● **The input**:

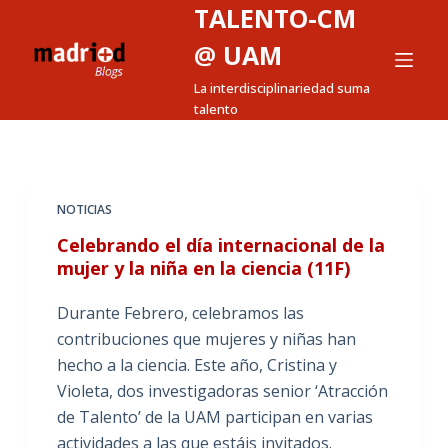
TALENTO-CM
S
a
@ UAM
l
La interdisciplinariedad suma
t
talento
a
r
a
l
NOTICIAS
c
Celebrando el día internacional de la
o
mujer y la niña en la ciencia (11F)
n
t
Durante Febrero, celebramos las
e
contribuciones que mujeres y niñas han
n
hecho a la ciencia. Este año, Cristina y
i
Violeta, dos investigadoras senior ‘Atracción
d
de Talento’ de la UAM participan en varias
o
actividades a las que estáis invitados.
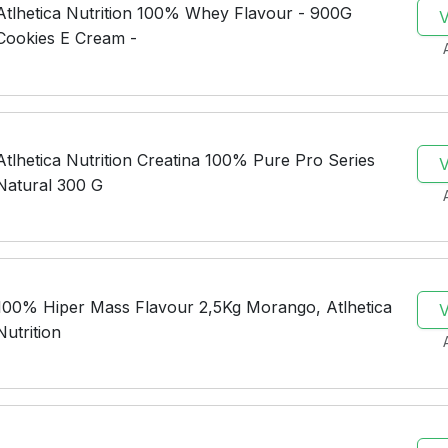
Atlhetica Nutrition 100% Whey Flavour - 900G
Cookies E Cream -
Atlhetica Nutrition Creatina 100% Pure Pro Series
Natural 300 G
100% Hiper Mass Flavour 2,5Kg Morango, Atlhetica
Nutrition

● **Problem**: Reproduce each line from the listing above that includes the word "Flavour".

● **Response to the exercise**:
Atlhetica Nutrition 100% Whey Flavour - 900G
100% Hiper Mass Flavour 2,5Kg Morango, Atlhetica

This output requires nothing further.